Following graduation and the advice of his good friend, the Rev. Dr. Spencer Simrill '70, O'Neil-White started dual graduate degrees in seminary and law at the Louisville Presbyterian Seminary and the University of Louisville. He completed his law degree and began working with a labor law firm in Kentucky.

"We were regional counsel for the Steel Workers, the Mine Workers, the Auto Workers, the teachers, the Louisville Philharmonic, and firefighters. I traveled around the country representing labor unions, standing on the picket lines, going into court, and getting them out of jail. Labor law is a people-oriented practice of law and that's why I gravitated to it. As a CEO, I am grateful for that background, because two-thirds of my job is managing people issues."

Eventually, O'Neil-White turned to healthcare and began working for a then-small company, Humana, helping it expand its business from hospitals to health insurance. Next, he went to Washington, first working for Group Health Association, Inc., one of the country's oldest HMOs, and then AHIP. "That was a great experience. I was on Capitol Hill almost every day, sometimes all day and night," he says with a fond grin. He greatly expanded his health care knowledge while developing relationships with CEOs from leading companies. Besides testifying before Congress, he traveled to many cities as AHIP's spokesman for state and national health care policy issues.

In the mid-1990s, he was recruited by HealthNow and moved to Buffalo, New York, where he was named senior vice president and general counsel. "What I have learned is that you can't be an in-house attorney and not know the business, so I have made it a point-going back to my Humana days-always to know what is going on and why. It's a complex business. Not complicated, but complex."

Active in the community, O'Neil-White received a gubernatorial appointment to the College Council for the State University of New York's College at Buffalo, the largest State College in New York's system. His concern for social justice is shown by his chairmanship of the National Conference for Community and Justice, an organization that fights bigotry and racism.

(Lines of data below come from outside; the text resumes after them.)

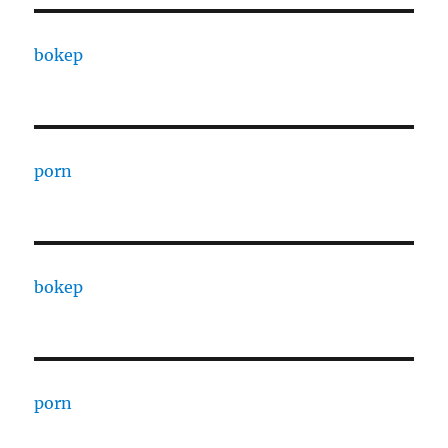
bokep
porn
bokep
porn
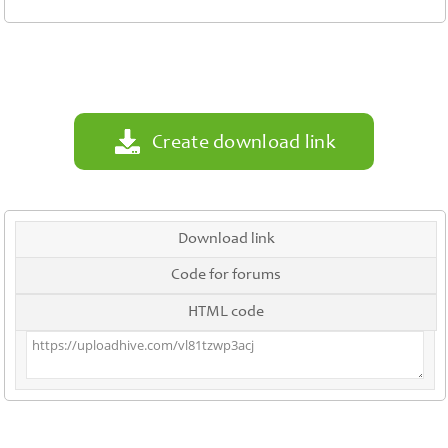
Contact
Us
Links
Create download link
Download link
Code for forums
HTML code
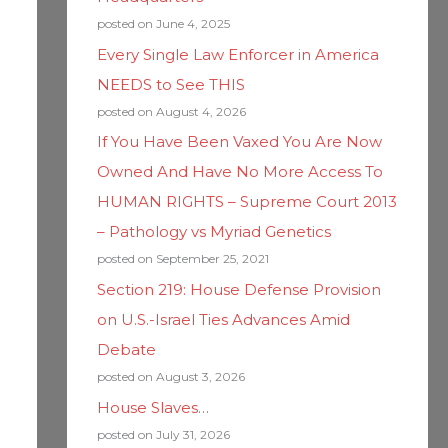
posted on June 4, 2025
Every Single Law Enforcer in America
NEEDS to See THIS
posted on August 4, 2026
If You Have Been Vaxed You Are Now
Owned And Have No More Access To
HUMAN RIGHTS – Supreme Court 2013
– Pathology vs Myriad Genetics
posted on September 25, 2021
Section 219: House Defense Provision
on U.S.-Israel Ties Advances Amid
Debate
posted on August 3, 2026
House Slaves…
posted on July 31, 2026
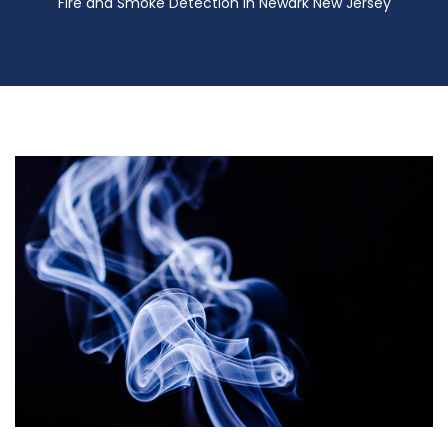
Fire and Smoke Detection in Newark New Jersey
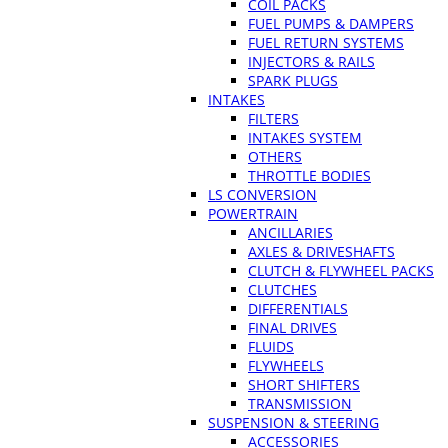
COIL PACKS
FUEL PUMPS & DAMPERS
FUEL RETURN SYSTEMS
INJECTORS & RAILS
SPARK PLUGS
INTAKES
FILTERS
INTAKES SYSTEM
OTHERS
THROTTLE BODIES
LS CONVERSION
POWERTRAIN
ANCILLARIES
AXLES & DRIVESHAFTS
CLUTCH & FLYWHEEL PACKS
CLUTCHES
DIFFERENTIALS
FINAL DRIVES
FLUIDS
FLYWHEELS
SHORT SHIFTERS
TRANSMISSION
SUSPENSION & STEERING
ACCESSORIES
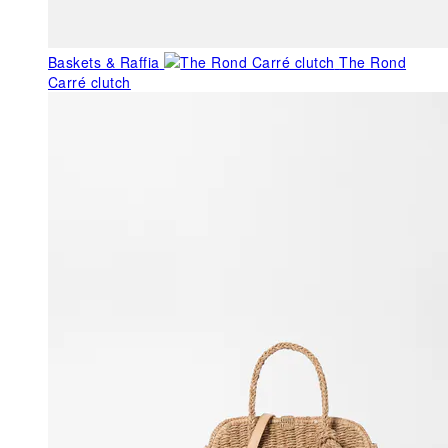
Baskets & Raffia
The Rond
Carré clutch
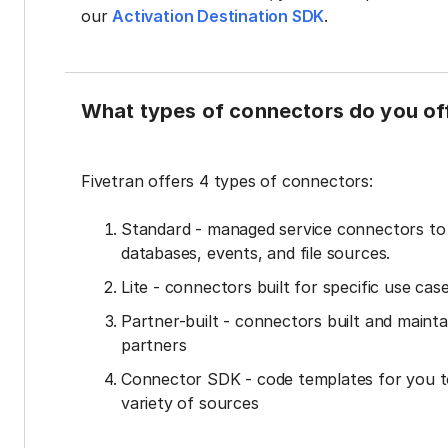
our
Activation Destination SDK
.
What types of connectors do you of
Fivetran offers 4 types of connectors:
Standard - managed service connectors t
databases, events, and file sources.
Lite - connectors built for specific use cas
Partner-built - connectors built and mainta
partners
Connector SDK - code templates for you t
variety of sources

He is a director of the BlueCross BlueShield Association, an organization that insures 90 million people; a former chair-elect of the American Bar Association's Health Law Section; and chair of the Buffalo Branch of the Federal Reserve Bank of New York.

O'Neil-White has always enjoyed working with people and developing relationships. He says, "One of the things I liked about Hampden-Sydney was that I knew all my professors-beyond the classroom. I knew where they lived. I knew their families. I liked the fact that I knew them and they knew me."

From the coalfields of Kentucky to Capitol Hill and upstate New York, O'Neil-White has built a reputation on relationships. Now he is building relationships between himself as an executive and the employees of his company, as well as between his company and its hundreds of thousands of members.